The composition of milk
About 80% of full cream cow’s milk consists out of water, while 20% consist out of solids. The solids consist of 27% protein, 37% lactose, 30% fat and 6% vitamins and minerals. Full cream milk contains > 3.5% fat, low fat 1.5-1.8% and skimmed milk less than 1.5% fat. About 60% of the fatty acids found in milk are saturated fatty acids, but it also contains essential fatty acids, omega-6 and omega-3. The protein we find in milk consist of 20% Whey and 80% Casein. These are both high quality, complete proteins. Meaning it contains all 20 amino acids and both are high in leucine. Milk is also an excellent source of calcium. The mineral that plays an important role in bone health. This is especially important in children who are still growing and in older individuals it will reduce the risk of osteoporosis. Calcium is also present in other plant-based foods, but when we consider the energy value per serving and the relative cost of each food item, cow’s milk still remains the more advantageous calcium dietary source, supplying energy, high-quality protein, calcium, and essential fatty acids at a fairly low cost. Some research has also shown that dairy products are more effective than calcium supplements at increasing bone mineral density. Other minerals include phosphorus, potassium, magnesium, zinc and selenium. Vitamins in milk include Vitamin B2 and B12 and fat-soluble vitamins A & E, which may be better absorbed in full-cream milk. Many milks are also fortified with Vitamin D.
Milk in sport
After a hard training session there are 3 important recovery goals: rehydrate, refuel and repair. Milk can address all three those goals. As mentioned earlier milk consist out of a lot of water, but it also contains many electrolytes which are effective in promoting rehydration. Combined with the carbohydrate and protein it helps with fluid retention. The rehydration capacity of milk is comparable to that of sports drinks and may even be better. The carbohydrate source in milk is called lactose, which helps to refuel our carbohydrate stores. Chocolate milk is a popular recovery milk, with the added sucrose it further helps to refill both our liver and muscle carbohydrate stores. While the high-quality protein found in milk is used to rebuild our muscles. Milk will give a better bang for your buck compared to protein supplements and comes without the risk of consuming contaminated substances. Therefore consuming 250 – 500 ml of milk 1 hour exercise will promote hydration, muscle recovery and refill carbohydrate stores.
Milk as foe
Lactose intolerance and milk allergy are often confused by the general public and considered as the same thing. A milk allergy is usually triggered by one of more of the cow’s milk proteins (casein or serum albumin) and are especially common in infancy, but about 80-90% of children outgrow the allergy by adulthood. The allergic reactions are mediated by immunoglobulin E (IgE) and symptoms varies from skin reactions to more severe anaphylactic shock, or non-IgE mediated which usually cause gastrointestinal disorders. Depending on the severity of reaction, people with milk allergies should rather avoid dairy products or only eat very same amounts. Lactose intolerance on the other hand is caused by the absence or reduction of the enzyme lactase, needed to digest lactose. If the lactose is not digested is stays in the lower intestines and result in stomach cramps, abdominal pain, bloating and diarrhea. People with lactose intolerance can generally consume up to 12 g of lactose in a single dose without experiencing any symptoms. By adding small amounts of lactose to your diet it is possible to increase your tolerance. Milk contains about 5 grams of lactose per 100ml, while other dairy products such as ripened cheese and certain yoghurts can very little amounts of lactose.
Milk myths
Does cow’s milk increase your risk of developing heart disease?

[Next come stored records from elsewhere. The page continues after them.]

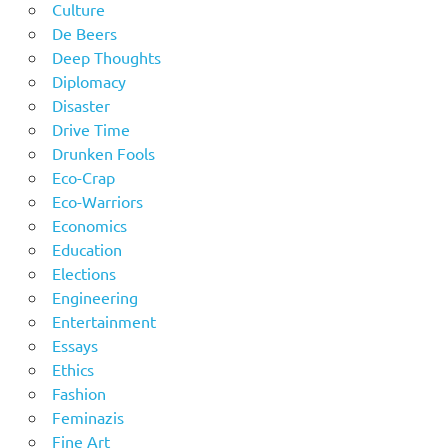
Culture
De Beers
Deep Thoughts
Diplomacy
Disaster
Drive Time
Drunken Fools
Eco-Crap
Eco-Warriors
Economics
Education
Elections
Engineering
Entertainment
Essays
Ethics
Fashion
Feminazis
Fine Art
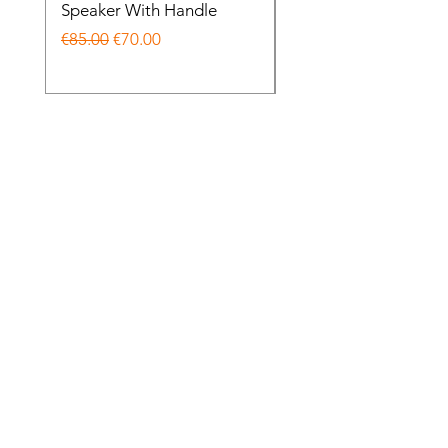
Speaker With Handle
Wireless Noise Cance
Regular Price
Sale Price
Regular Price
€85.00
€70.00
€85.00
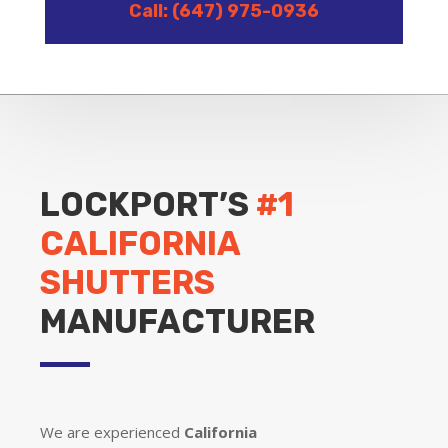
Call: (647) 975-0936
LOCKPORT’S
#1
CALIFORNIA
SHUTTERS
MANUFACTURER
We are experienced
California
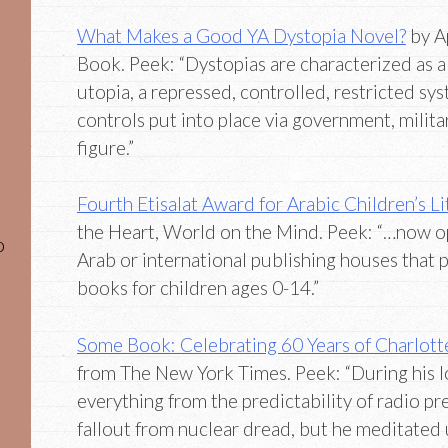
What Makes a Good YA Dystopia Novel?
by A
Book. Peek: “Dystopias are characterized as a 
utopia, a repressed, controlled, restricted sy
controls put into place via government, milita
figure.”
Fourth Etisalat Award for Arabic Children’s L
the Heart, World on the Mind. Peek: “…now o
o
Arab or international publishing houses that 
books for children ages 0-14.”
Some Book: Celebrating 60 Years of Charlot
from The New York Times. Peek: “During his 
everything from the predictability of radio p
fallout from nuclear dread, but he meditated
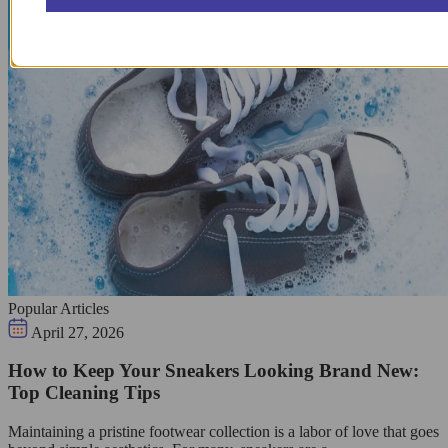
Popular Articles
April 27, 2026
How to Keep Your Sneakers Looking Brand New:
Top Cleaning Tips
Maintaining a pristine footwear collection is a labor of love that goes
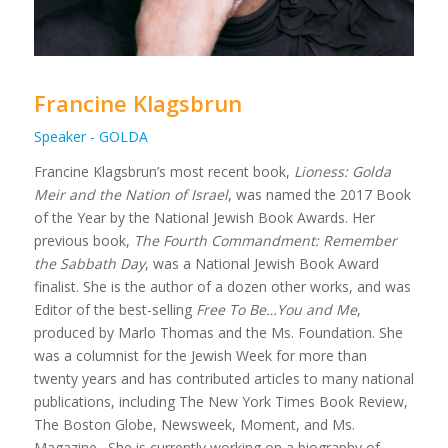
Francine Klagsbrun
Speaker - GOLDA
Francine Klagsbrun’s most recent book,
Lioness: Golda
Meir and the Nation of Israel
, was named the 2017 Book
of the Year by the National Jewish Book Awards. Her
previous book,
The Fourth Commandment: Remember
the Sabbath Day
, was a National Jewish Book Award
finalist. She is the author of a dozen other works, and was
Editor of the best-selling
Free To Be…You and Me
,
produced by Marlo Thomas and the Ms. Foundation. She
was a columnist for the Jewish Week for more than
twenty years and has contributed articles to many national
publications, including The New York Times Book Review,
The Boston Globe, Newsweek, Moment, and Ms.
Magazine. She is currently working on a biography of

This is probably due to the high portion of saturated fatty acids in milk, known to increase LDL cholesterol levels, which is a recognized risk factor for coronary heart disease. However, based on current research the risk of coronary heart disease is generally unchanged or not significantly increased by milk consumption and the risk for strokes is reduced.
Does cow’s milk cause cancer?
There are some theories that cow’s milk consumption is associated with the incidents of specific cancers. However, the results of epidemiological studies including 8000 cases did not observe any significant associations between milk consumption and total tumor incidence.
Does cow’s milk increase risk of developing type 2 diabetes?
Dairy consumption has been linked to type 2 diabetes incidence. But based on the current available studies total diary consumption is associated with a lower risk of type 2 diabetes, especially when consuming yoghurt and low-fat milk. The relative risk was reduced by 11% in subjects consuming 200 g per day of low-fat milk.
Conclusion
Cow’s milk is a great source of both macro- and micronutrients needed for health and sport performance. Based on scientific literature most of the associates between milk consumption and health are beneficial.